Formally: if outcome A has true probability p, and we run n trials with frequency f, then f/n → p as n → ∞.
Why we care
This justifies using large samples:
- A small sample (10–50 trials) gives a rough estimate.
- A medium sample (100–500) gives a usable estimate.
- A large sample (5000+) gives a very accurate estimate.
✦Worked example
A drawing pin is thrown 100 times. It lands point-up 67 times. Estimated P(point up) ≈ 0.67. The same pin is thrown 10 000 times. It lands point-up 6543 times. Now estimated P ≈ 0.6543.
The second estimate is more reliable.
Edexcel exam wording
Typical phrasing:
- "Sara thinks the dice is biased. She rolled it 30 times and got 9 sixes. Is this evidence the dice is biased? Explain."
- Expected (if fair) = 5; observed 9 — higher. But sample size 30 is small; deviation is plausible. Conclusion: insufficient evidence.
- "How could Sara improve her experiment?"
- Roll the dice many more times.
Edexcel exam tip
When asked "is this evidence of bias?" or "how could the experiment be improved?", Edexcel mark schemes consistently award:
- "Increase the number of trials" or "use a larger sample" B1.
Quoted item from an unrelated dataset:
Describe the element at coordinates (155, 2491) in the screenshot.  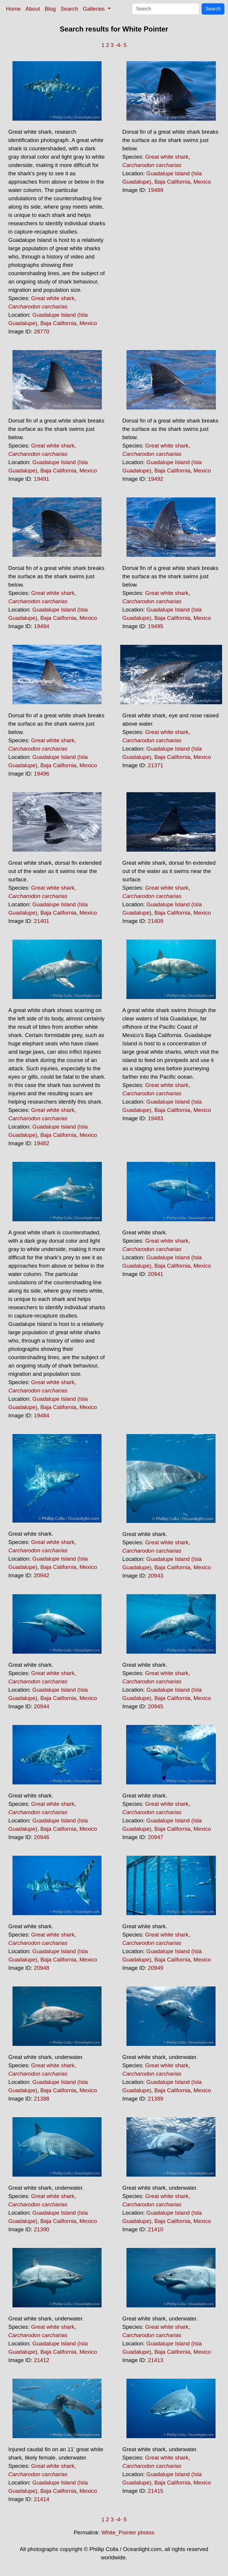 I see `21415` at that location.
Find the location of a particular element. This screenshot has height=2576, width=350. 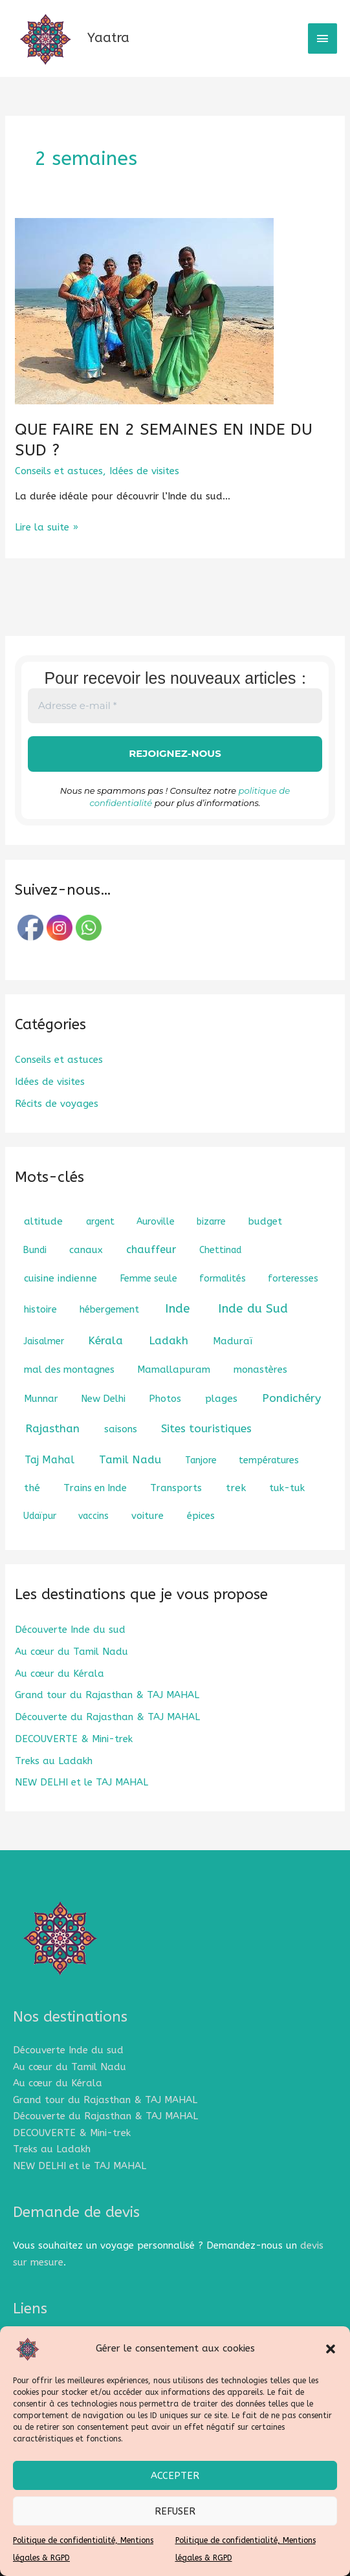 Ladakh [Ladakh (8 éléments)] is located at coordinates (168, 1341).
- "Compare to expected number" B1.
- "Use a confidence interval / standard error" — A-Level level, not GCSE.
⚠Common mistakes— Common errors
- Treating relative frequency from a tiny sample (5–20 trials) as exact.
- Concluding bias from a small deviation in a small sample.
- Failing to reference sample size when criticising or improving an experiment.